**Data**
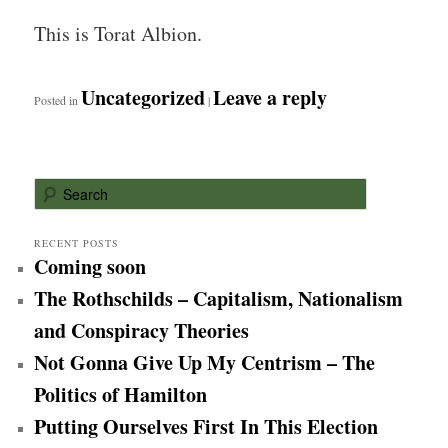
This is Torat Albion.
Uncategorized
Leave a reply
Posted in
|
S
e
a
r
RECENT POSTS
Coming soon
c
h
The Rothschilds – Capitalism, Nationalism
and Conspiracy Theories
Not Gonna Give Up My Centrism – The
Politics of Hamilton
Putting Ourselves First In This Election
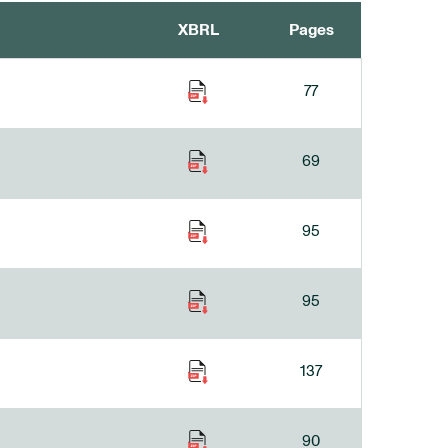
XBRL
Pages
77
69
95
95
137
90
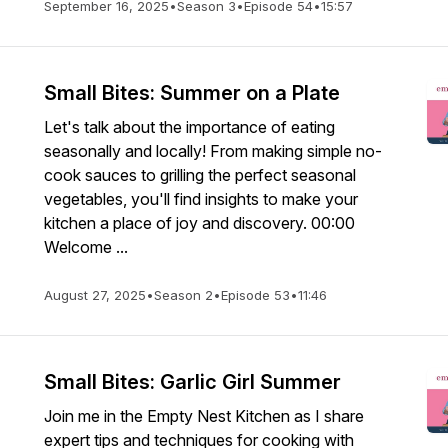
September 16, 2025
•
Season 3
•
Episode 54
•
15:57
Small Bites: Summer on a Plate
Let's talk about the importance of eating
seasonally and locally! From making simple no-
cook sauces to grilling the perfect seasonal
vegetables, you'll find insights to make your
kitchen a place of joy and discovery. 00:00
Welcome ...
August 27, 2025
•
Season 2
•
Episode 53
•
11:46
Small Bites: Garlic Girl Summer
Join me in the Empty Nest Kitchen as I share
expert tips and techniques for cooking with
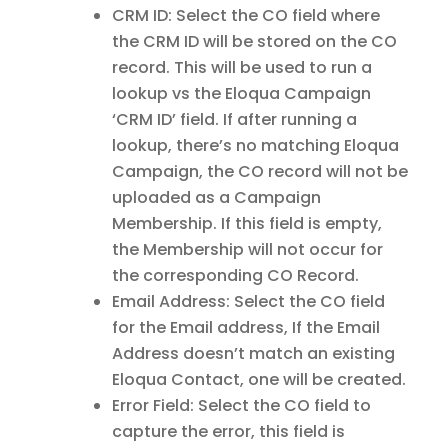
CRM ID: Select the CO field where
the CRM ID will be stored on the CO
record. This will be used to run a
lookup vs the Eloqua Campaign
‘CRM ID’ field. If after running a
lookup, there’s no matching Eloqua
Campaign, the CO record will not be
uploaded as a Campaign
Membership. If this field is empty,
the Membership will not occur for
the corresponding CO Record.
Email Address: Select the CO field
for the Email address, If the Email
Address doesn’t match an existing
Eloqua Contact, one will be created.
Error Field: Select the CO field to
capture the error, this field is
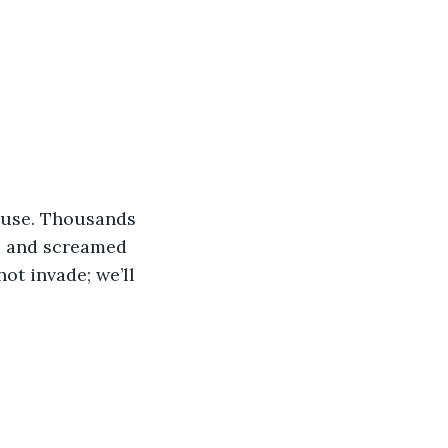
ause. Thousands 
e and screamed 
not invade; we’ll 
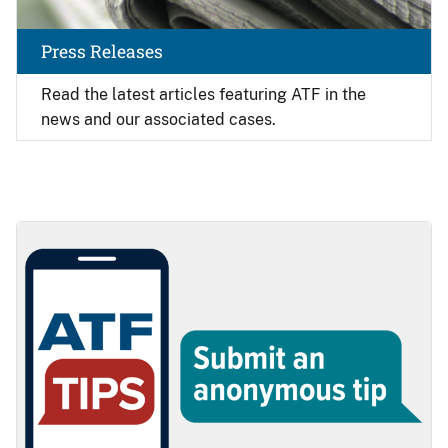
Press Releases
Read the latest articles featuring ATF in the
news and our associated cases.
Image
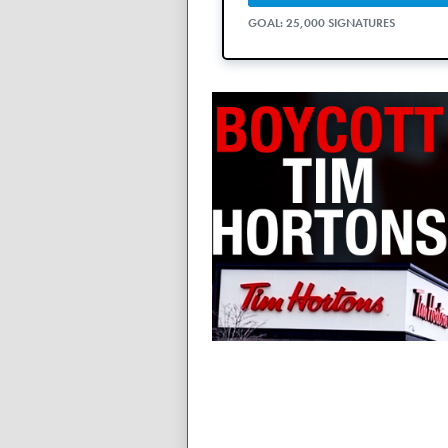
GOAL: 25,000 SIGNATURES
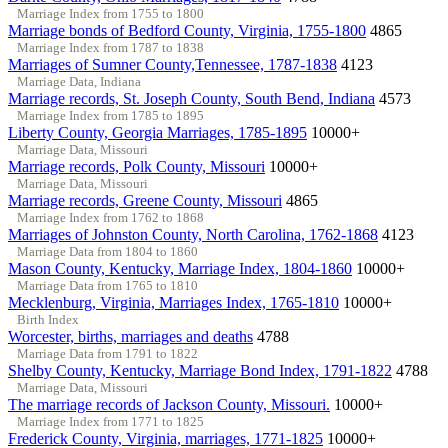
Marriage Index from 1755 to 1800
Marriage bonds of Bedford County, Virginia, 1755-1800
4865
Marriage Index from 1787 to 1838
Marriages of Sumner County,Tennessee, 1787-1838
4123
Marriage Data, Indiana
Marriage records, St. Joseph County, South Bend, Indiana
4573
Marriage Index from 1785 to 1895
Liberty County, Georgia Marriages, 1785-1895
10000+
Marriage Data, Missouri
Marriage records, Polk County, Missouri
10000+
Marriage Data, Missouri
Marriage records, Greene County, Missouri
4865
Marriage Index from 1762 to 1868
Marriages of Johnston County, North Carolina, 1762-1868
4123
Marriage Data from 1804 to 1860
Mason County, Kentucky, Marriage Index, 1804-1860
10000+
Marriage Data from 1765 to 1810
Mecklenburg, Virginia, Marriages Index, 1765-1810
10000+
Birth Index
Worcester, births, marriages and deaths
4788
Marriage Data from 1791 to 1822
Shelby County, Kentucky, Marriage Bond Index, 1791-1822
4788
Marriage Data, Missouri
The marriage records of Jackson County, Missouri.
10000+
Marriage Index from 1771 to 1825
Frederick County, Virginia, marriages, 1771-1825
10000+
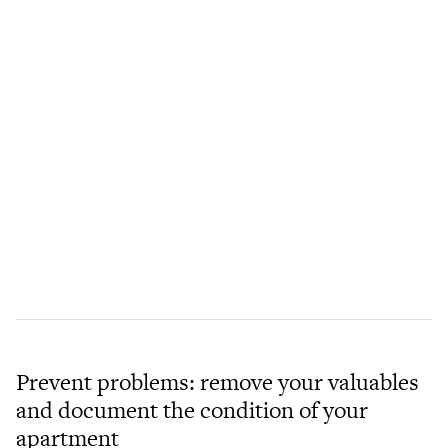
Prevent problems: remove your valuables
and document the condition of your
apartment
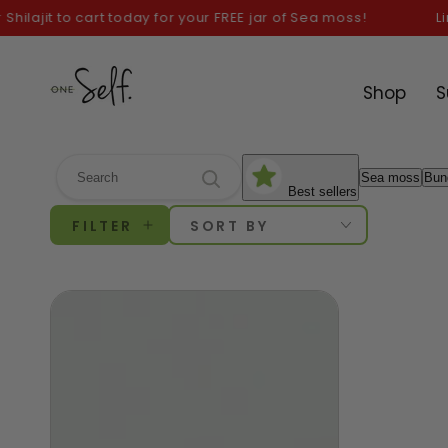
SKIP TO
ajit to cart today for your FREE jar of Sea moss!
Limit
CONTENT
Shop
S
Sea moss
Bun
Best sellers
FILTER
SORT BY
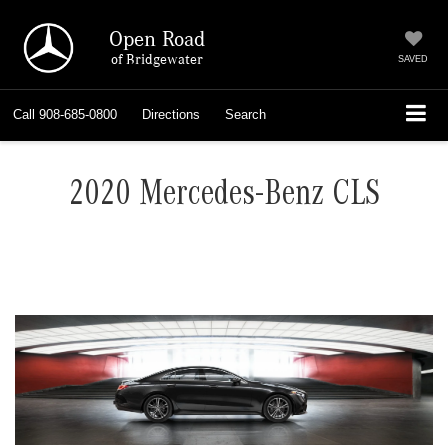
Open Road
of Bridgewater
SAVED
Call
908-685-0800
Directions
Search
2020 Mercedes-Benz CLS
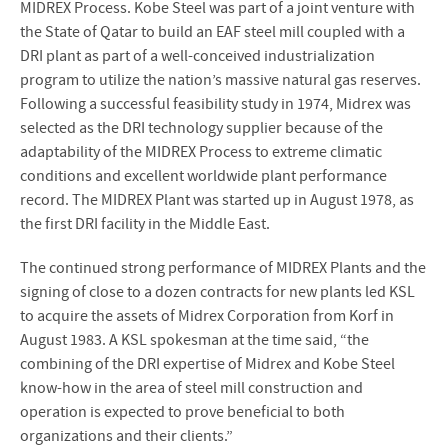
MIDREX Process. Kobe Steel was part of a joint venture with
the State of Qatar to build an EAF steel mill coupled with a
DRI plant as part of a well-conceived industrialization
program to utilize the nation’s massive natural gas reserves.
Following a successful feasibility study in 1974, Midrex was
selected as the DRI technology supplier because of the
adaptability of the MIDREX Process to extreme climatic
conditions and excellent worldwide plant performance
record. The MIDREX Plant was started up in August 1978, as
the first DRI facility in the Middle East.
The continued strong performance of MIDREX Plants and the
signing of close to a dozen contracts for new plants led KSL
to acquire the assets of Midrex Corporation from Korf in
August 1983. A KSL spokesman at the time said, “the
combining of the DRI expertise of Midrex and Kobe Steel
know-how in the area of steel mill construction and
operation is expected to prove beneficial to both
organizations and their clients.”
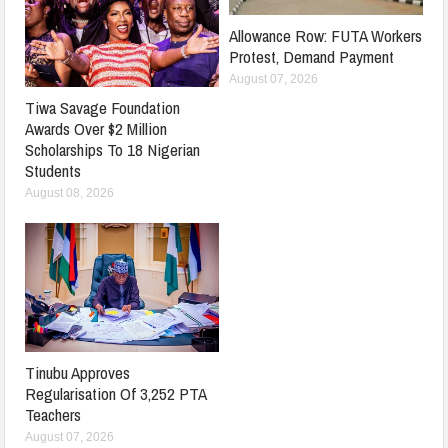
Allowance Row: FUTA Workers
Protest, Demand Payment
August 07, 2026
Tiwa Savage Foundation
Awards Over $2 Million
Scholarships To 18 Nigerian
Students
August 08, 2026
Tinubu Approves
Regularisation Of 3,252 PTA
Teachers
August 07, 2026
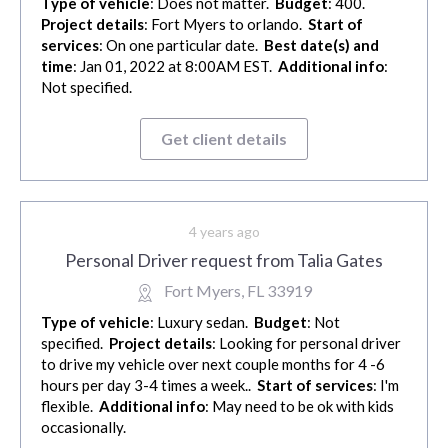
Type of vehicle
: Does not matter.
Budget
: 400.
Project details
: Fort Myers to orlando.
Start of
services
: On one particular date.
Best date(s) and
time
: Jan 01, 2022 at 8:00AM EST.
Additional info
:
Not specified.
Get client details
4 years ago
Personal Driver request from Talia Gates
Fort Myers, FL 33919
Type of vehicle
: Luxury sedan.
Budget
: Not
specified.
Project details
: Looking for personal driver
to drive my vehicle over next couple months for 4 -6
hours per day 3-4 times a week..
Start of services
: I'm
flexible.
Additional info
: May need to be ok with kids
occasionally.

**What you will do**
Please transcribe exactly the part of the records that opens with the line containing "Eloqua Contact, one will be created." and closes with the line containing "the State of", both ends included, and leave out the pictures.

**Answer below**
Eloqua Contact, one will be created.
Error Field: Select the CO field to
capture the error, this field is
ause. Thousands 
e and screamed 
not invade; we’ll 
Press Releases
Read the latest articles featuring ATF in the
news and our associated cases.
Image
GOAL: 25,000 SIGNATURES
Marriage Index from 1755 to 1800
Marriage bonds of Bedford County, Virginia, 1755-1800
4865
Marriage Index from 1787 to 1838
Marriages of Sumner County,Tennessee, 1787-1838
4123
Marriage Data, Indiana
Marriage records, St. Joseph County, South Bend, Indiana
4573
Marriage Index from 1785 to 1895
Liberty County, Georgia Marriages, 1785-1895
10000+
Marriage Data, Missouri
Marriage records, Polk County, Missouri
10000+
Marriage Data, Missouri
Marriage records, Greene County, Missouri
4865
Marriage Index from 1762 to 1868
Marriages of Johnston County, North Carolina, 1762-1868
4123
Marriage Data from 1804 to 1860
Mason County, Kentucky, Marriage Index, 1804-1860
10000+
Marriage Data from 1765 to 1810
Mecklenburg, Virginia, Marriages Index, 1765-1810
10000+
Birth Index
Worcester, births, marriages and deaths
4788
Marriage Data from 1791 to 1822
Shelby County, Kentucky, Marriage Bond Index, 1791-1822
4788
Marriage Data, Missouri
The marriage records of Jackson County, Missouri.
10000+
Marriage Index from 1771 to 1825
Frederick County, Virginia, marriages, 1771-1825
10000+
Prevent problems: remove your valuables
and document the condition of your
apartment
SKIP TO
ajit to cart today for your FREE jar of Sea moss!
Limit
CONTENT
Shop
S
Sea moss
Bun
Best sellers
FILTER
SORT BY
Open Road
of Bridgewater
SAVED
Call
908-685-0800
Directions
Search
2020 Mercedes-Benz CLS
MIDREX Process. Kobe Steel was part of a joint venture with
the State of Qatar to build an EAF steel mill coupled with a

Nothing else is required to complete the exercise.